*** PROVIDED INFORMATION ***

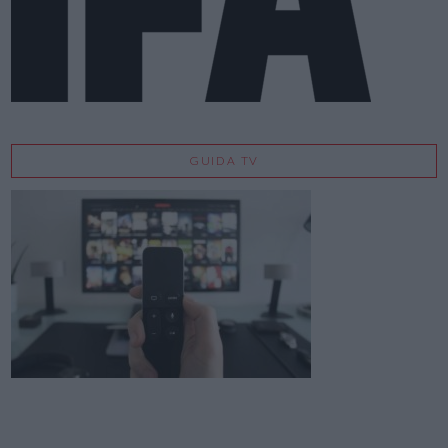
GUIDA TV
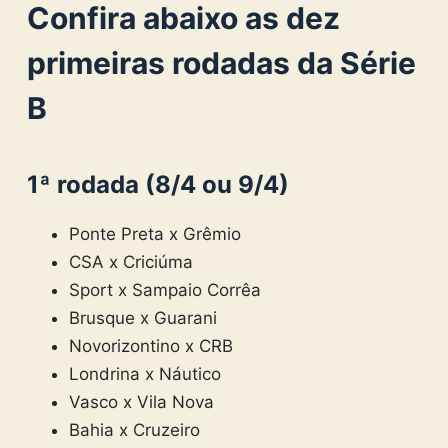
Confira abaixo as dez
primeiras rodadas da Série
B
1ª rodada (8/4 ou 9/4)
Ponte Preta x Grêmio
CSA x Criciúma
Sport x Sampaio Corrêa
Brusque x Guarani
Novorizontino x CRB
Londrina x Náutico
Vasco x Vila Nova
Bahia x Cruzeiro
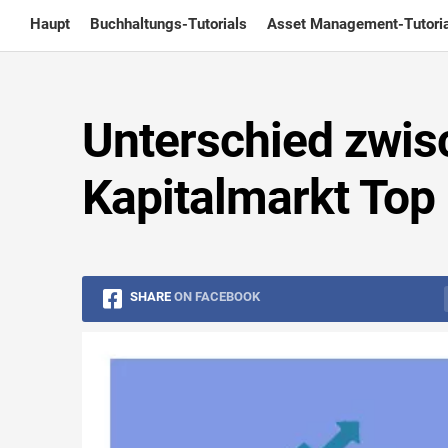
Skip
Haupt
Buchhaltungs-Tutorials
Asset Management-Tutoria
to
content
Unterschied zwis
Kapitalmarkt Top
SHARE
ON FACEBOOK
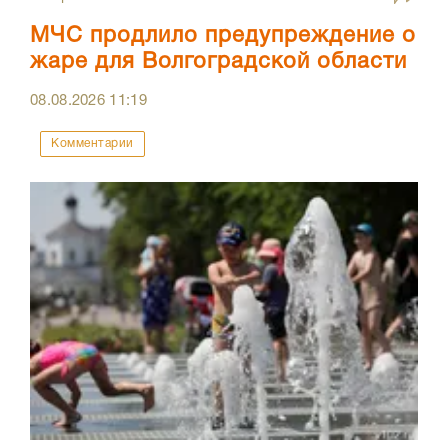
МЧС продлило предупреждение о
жаре для Волгоградской области
08.08.2026
11:19
Комментарии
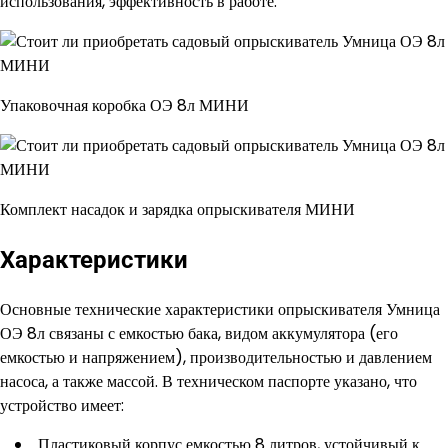
использования, эффективность в работе.
Упаковочная коробка ОЭ 8л МИНИ
Комплект насадок и зарядка опрыскивателя МИНИ
Характеристики
Основные технические характеристики опрыскивателя Умница
ОЭ 8л связаны с емкостью бака, видом аккумулятора (его
емкостью и напряжением), производительностью и давлением
насоса, а также массой. В техническом паспорте указано, что
устройство имеет:
Пластиковый корпус емкостью 8 литров, устойчивый к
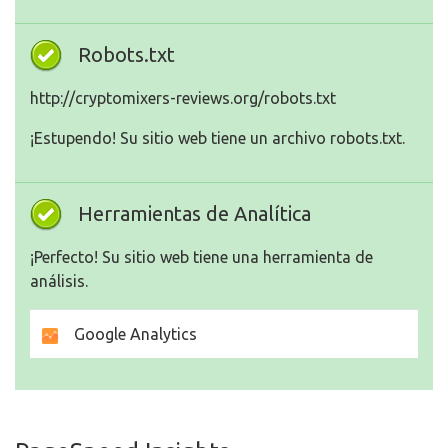
Robots.txt
http://cryptomixers-reviews.org/robots.txt
¡Estupendo! Su sitio web tiene un archivo robots.txt.
Herramientas de Analítica
¡Perfecto! Su sitio web tiene una herramienta de
análisis.
Google Analytics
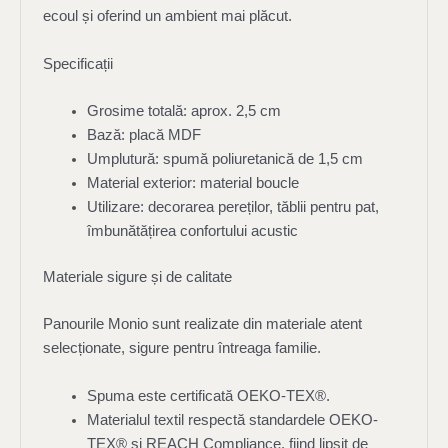
ecoul și oferind un ambient mai plăcut.
Specificații
Grosime totală: aprox. 2,5 cm
Bază: placă MDF
Umplutură: spumă poliuretanică de 1,5 cm
Material exterior: material boucle
Utilizare: decorarea pereților, tăblii pentru pat,
îmbunătățirea confortului acustic
Materiale sigure și de calitate
Panourile Monio sunt realizate din materiale atent
selecționate, sigure pentru întreaga familie.
Spuma este certificată OEKO-TEX®.
Materialul textil respectă standardele OEKO-
TEX® și REACH Compliance, fiind lipsit de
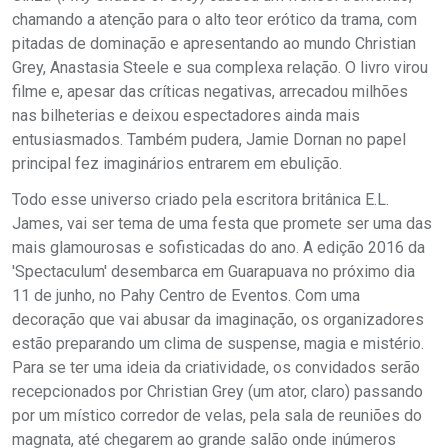
chamando a atenção para o alto teor erótico da trama, com
pitadas de dominação e apresentando ao mundo Christian
Grey, Anastasia Steele e sua complexa relação. O livro virou
filme e, apesar das críticas negativas, arrecadou milhões
nas bilheterias e deixou espectadores ainda mais
entusiasmados. Também pudera, Jamie Dornan no papel
principal fez imaginários entrarem em ebulição.
Todo esse universo criado pela escritora britânica E.L.
James, vai ser tema de uma festa que promete ser uma das
mais glamourosas e sofisticadas do ano. A edição 2016 da
'Spectaculum' desembarca em Guarapuava no próximo dia
11 de junho, no Pahy Centro de Eventos. Com uma
decoração que vai abusar da imaginação, os organizadores
estão preparando um clima de suspense, magia e mistério.
Para se ter uma ideia da criatividade, os convidados serão
recepcionados por Christian Grey (um ator, claro) passando
por um místico corredor de velas, pela sala de reuniões do
magnata, até chegarem ao grande salão onde inúmeros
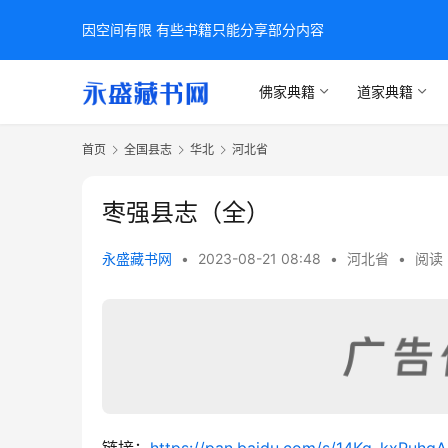
因空间有限 有些书籍只能分享部分内容
佛家典籍
道家典籍
首页
全国县志
华北
河北省
枣强县志（全）
永盛藏书网
•
2023-08-21 08:48
•
河北省
•
阅读 
链接：
https://pan.baidu.com/s/14Kg_kxPuh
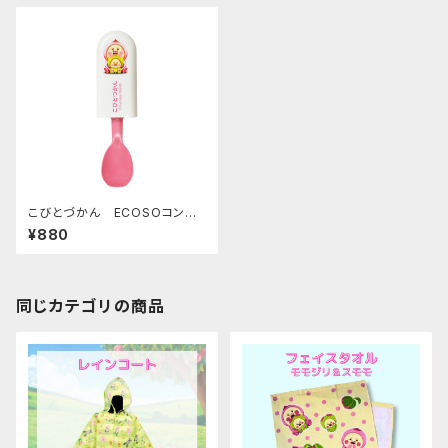
こびとづかん ECOSOコンパ
クトスプーン ピンク
¥880
同じカテゴリの商品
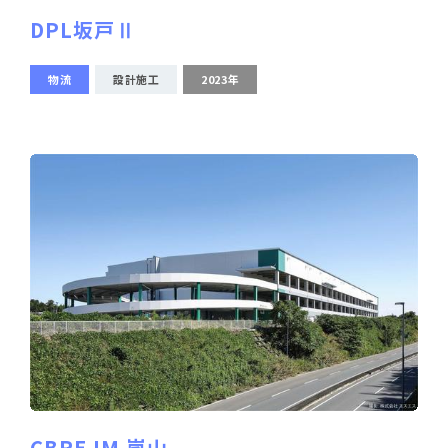
DPL坂戸Ⅱ
物流
設計施工
2023年
CBRE IM 嵐山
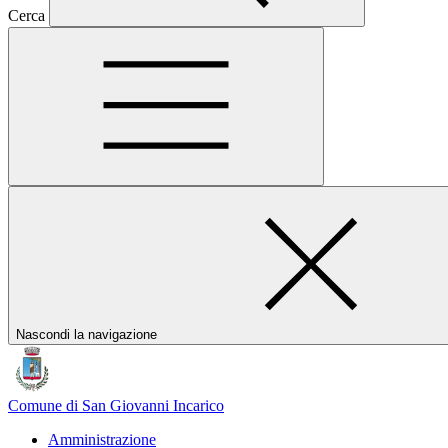
Cerca
Nascondi la navigazione
Comune di San Giovanni Incarico
Amministrazione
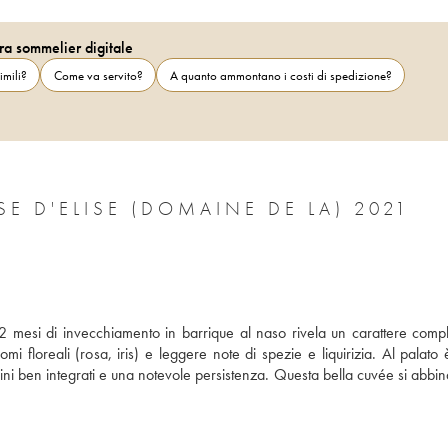
ra sommelier digitale
imili?
Come va servito?
A quanto ammontano i costi di spedizione?
PAYS D'HÉRAULT LE PRADEL TERRASSE D'ELISE (DOMAINE DE LA) 2021
12 mesi di invecchiamento in barrique al naso rivela un carattere compl
omi floreali (rosa, iris) e leggere note di spezie e liquirizia. Al palato 
ini ben integrati e una notevole persistenza. Questa bella cuvée si abbin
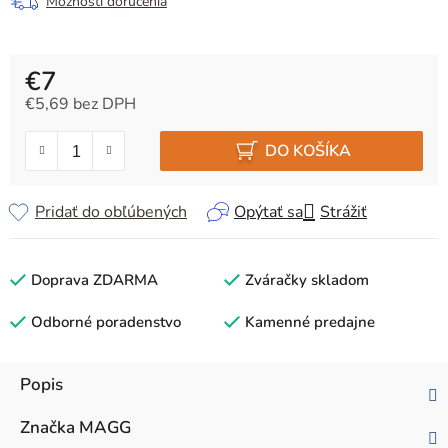
Možnosti doručenia
€7
€5,69 bez DPH
Jednotková cena:
DO KOŠÍKA
Pridať do obľúbených
Opýtať sa
Strážiť
Doprava ZDARMA
Zváračky skladom
Odborné poradenstvo
Kamenné predajne
Popis
Značka
MAGG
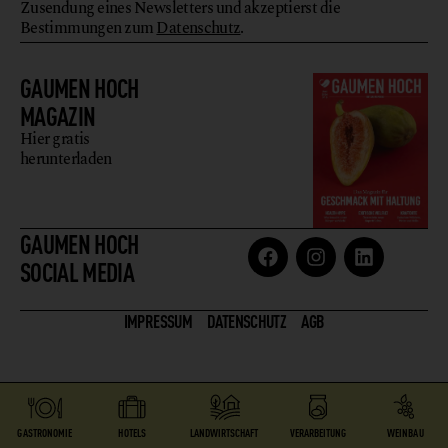
Zusendung eines Newsletters und akzeptierst die
Bestimmungen zum
Datenschutz
.
GAUMEN HOCH
MAGAZIN
Hier gratis
herunterladen
GAUMEN HOCH
SOCIAL MEDIA
IMPRESSUM
DATENSCHUTZ
AGB
GASTRONOMIE
HOTELS
LANDWIRTSCHAFT
VERARBEITUNG
WEINBAU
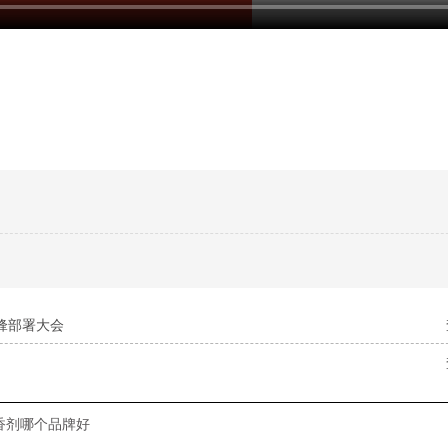
冲锋部署大会
香剂哪个品牌好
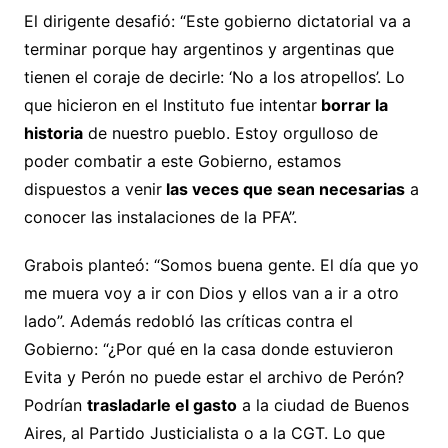
El dirigente desafió: “Este gobierno dictatorial va a
terminar porque hay argentinos y argentinas que
tienen el coraje de decirle: ‘No a los atropellos’. Lo
que hicieron en el Instituto fue intentar
borrar la
historia
de nuestro pueblo. Estoy orgulloso de
poder combatir a este Gobierno, estamos
dispuestos a venir
las veces que sean necesarias
a
conocer las instalaciones de la PFA”.
Grabois planteó: “Somos buena gente. El día que yo
me muera voy a ir con Dios y ellos van a ir a otro
lado”. Además redobló las críticas contra el
Gobierno: “¿Por qué en la casa donde estuvieron
Evita y Perón no puede estar el archivo de Perón?
Podrían
trasladarle el gasto
a la ciudad de Buenos
Aires, al Partido Justicialista o a la CGT. Lo que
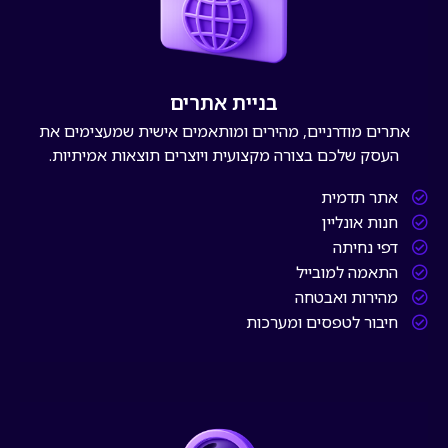
בניית אתרים
אתרים מודרניים, מהירים ומותאמים אישית שמעצימים את
העסק שלכם בצורה מקצועית ויוצרים תוצאות אמיתיות.
אתר תדמית
חנות אונליין
דפי נחיתה
התאמה למובייל
מהירות ואבטחה
חיבור לטפסים ומערכות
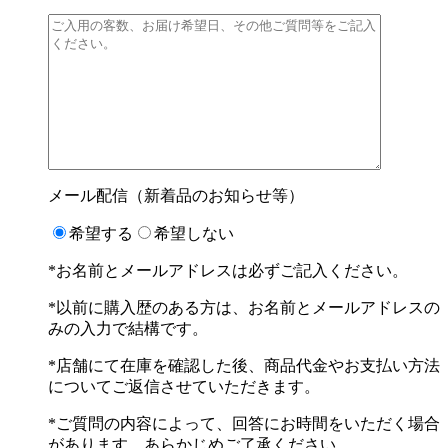
メール配信（新着品のお知らせ等）
希望する
希望しない
*お名前とメールアドレスは必ずご記入ください。
*以前に購入歴のある方は、お名前とメールアドレスの
みの入力で結構です。
*店舗にて在庫を確認した後、商品代金やお支払い方法
についてご返信させていただきます。
*ご質問の内容によって、回答にお時間をいただく場合
があります。あらかじめご了承ください。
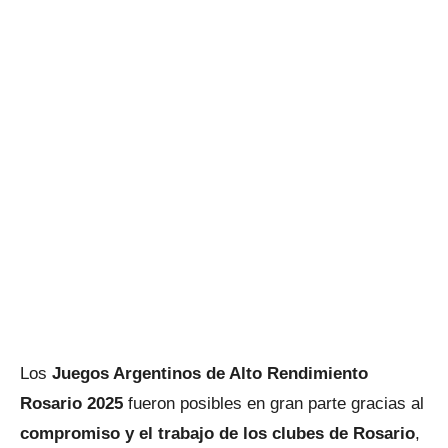
Los
Juegos Argentinos de Alto Rendimiento
Rosario 2025
fueron posibles en gran parte gracias al
compromiso y el trabajo de los clubes de Rosario
,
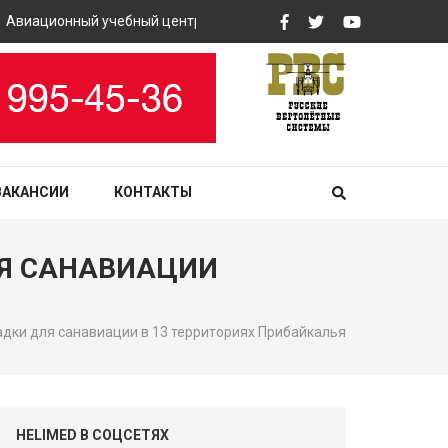
виационный учебный центр «РВС» закупит вертолетные тренажер
ВАКАНСИИ
КОНТАКТЫ
ЛЯ САНАВИАЦИИ
дки для санавиации в 13 территориях Прибайкалья
HELIMED В СОЦСЕТЯХ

*** End of PROVIDED INFORMATION ***

PROBLEM TO SOLVE: Gather all lines of the records that include the word "Rosario".

EXPECTED OUTPUT:
Rosario 2025
compromiso y el trabajo de los clubes de Rosario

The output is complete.